Bölge Adliye Mahkemesinin yukarıda belirtilen kararına karşı süresi içinde davalı-davacı kadın vekili temyiz isteminde bulunmuştur.

B. Temyiz Sebepleri

Davalı - davacı kadın vekili temyiz dilekçesinde; ziynet alacağı davasında faiz kısmının kaldırılması, tazminatların ve nafakaların miktarı yönünden temyiz kanun yoluna başvurmuştur.

C. Gerekçe

1. Uyuşmazlık ve Hukuki Nitelendirme

Uyuşmazlık; tazminatlar, nafakalar noktasında toplanmaktadır.

2. İlgili Hukuk

6100 sayılı Hukuk Muhakemeleri Kanunu’nun (6100 sayılı Kanun) 369 uncu maddesinin birinci fıkrası ile 370 ve 371 inci maddeleri, 4721 sayılı Kanun’un 166 ncı maddesi, 174üncü maddesi, 175inci maddesi.

3. Değerlendirme

1. Tarafların iddia, savunma ve dayandıkları belgelere, uyuşmazlığın hukuki nitelendirilmesi ile uygulanması gereken hukuk kurallarına, dava şartlarına, yargılamaya hâkim olan ilkelere, ispat kurallarına ve temyiz olunan kararda belirtilen gerekçelere göre ve özellikle inceleme tarihi itibariyle iki çocuğun da ergin olduğunun anlaşılmasına göre kadının aşağıdaki paragrafların kapsamı dışındaki temyiz itirazları yerinde görülmemiştir.
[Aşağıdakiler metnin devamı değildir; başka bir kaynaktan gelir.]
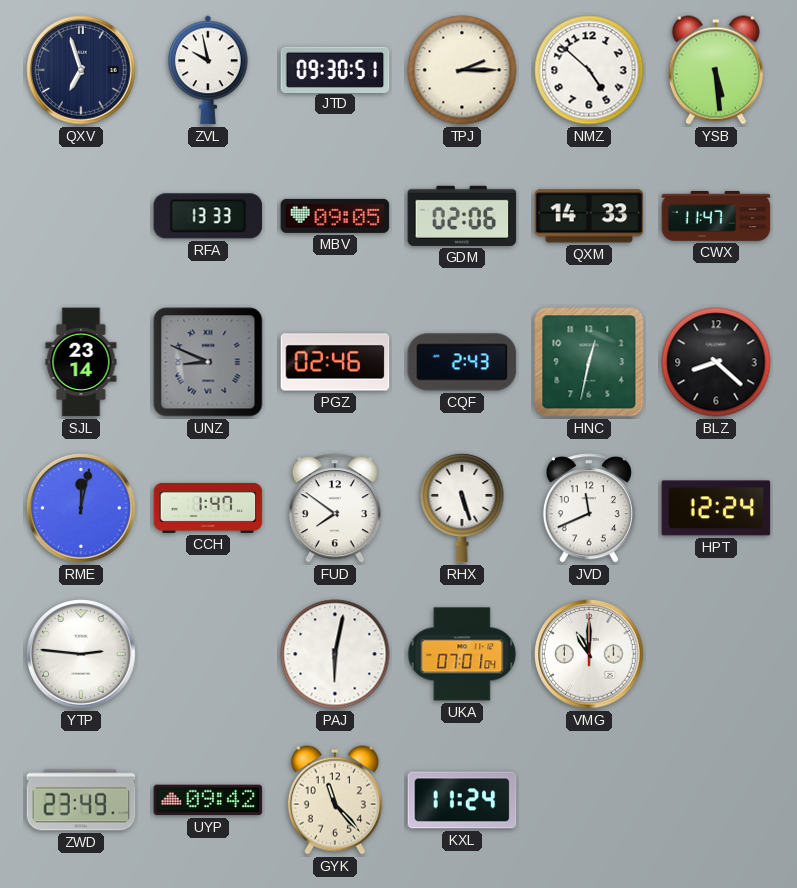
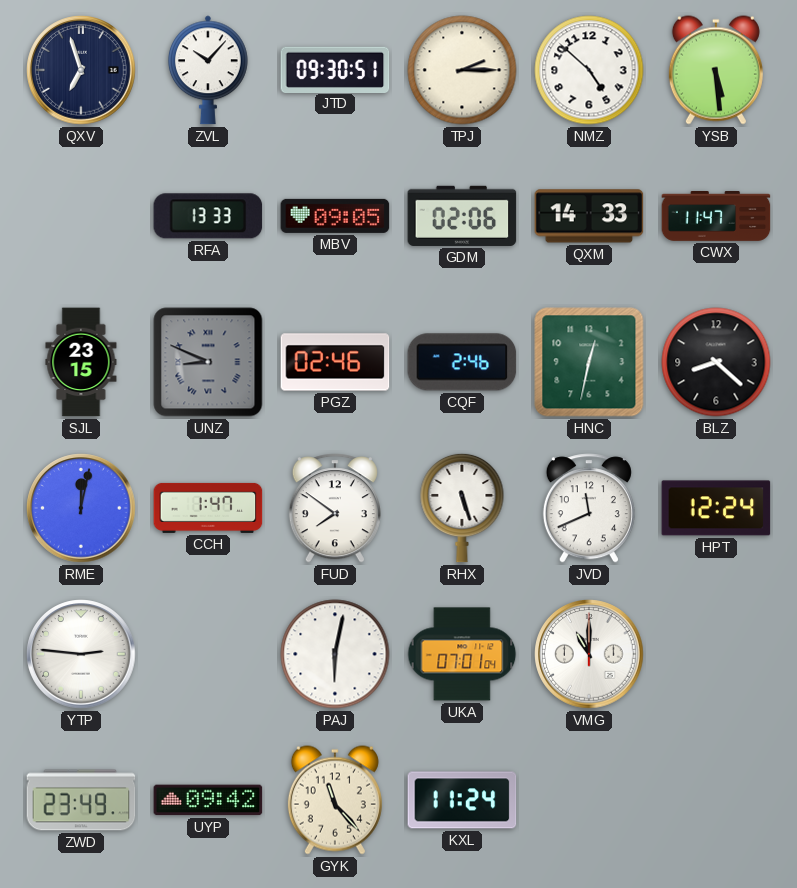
ZVL: 9:58 -> 10:07
SJL: 23:14 -> 23:15
CQF: 2:43 -> 2:46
2. Tarafların tespit edilen ekonomik ve sosyal durumları, boşanmaya yol açan olaylardaki kusur dereceleri, paranın alım gücü, kişilik haklarına yapılan saldırı ile ihlâl edilen mevcut ve beklenen menfaat dikkate alındığında kadın yararına takdir edilen maddî ve manevî tazminat azdır. O hâlde, mahkemece, tarafların sosyal ve ekonomik durumları, tazminata esas olan fiilin ağırlığı ile 4721 sayılı Kanun'un 4 üncü maddesi ve 6098 sayılı Kanun'un 50 inci ve 51 inci maddelerinde düzenlenen hakkaniyet kuralları dikkate alınarak kadın yararına 4721 sayılı Kanun'un 174 üncü maddesinin birinci ve ikinci fıkraları uyarınca daha uygun miktarda maddî ve manevî tazminat takdiri gerekirken yazılı şekilde hüküm kurulması doğru olmayıp, bozmayı gerektirmiştir.

3.Tarafların gerçekleşen sosyal ve ekonomik durumlarına, nafakanın niteliğine, günün ekonomik koşullarına göre kadın yararına takdir edilen yoksulluk nafakası azdır. Mahkemece Türk Medeni Kanunu'nun 4. maddesindeki hakkaniyet ilkesi de dikkate alınarak daha uygun miktarda nafakaya hükmedilmesi gerekir. Bu yön gözetilmeden yazılı şekilde hüküm kurulması usul ve kanuna aykırı olup bozmayı gerektirmiştir.

VI. KARAR

Açıklanan sebeplerle;

1.Davalı-davacı kadın vekilinin ziynet alacağı davası yönünden temyiz dilekçesinin miktardan REDDİNE,

2. İlk Derece Mahkemesi kararının (2),(3) numaralı paragrafta belirtildiği üzere temyiz olunan Bölge Adliye Mahkemesi kararının hükmedilen maddî, manevî tazminat ve yoksulluk nafakası miktarları yönlerinden kadın yararına BOZULMASINA,

Peşin alınan temyiz harcının istek halinde temyiz edenlere iadesine,

Dosyanın Bölge Adliye Mahkemesine gönderilmesine,05.06.2024 tarihinde oy birliğiyle karar verildi.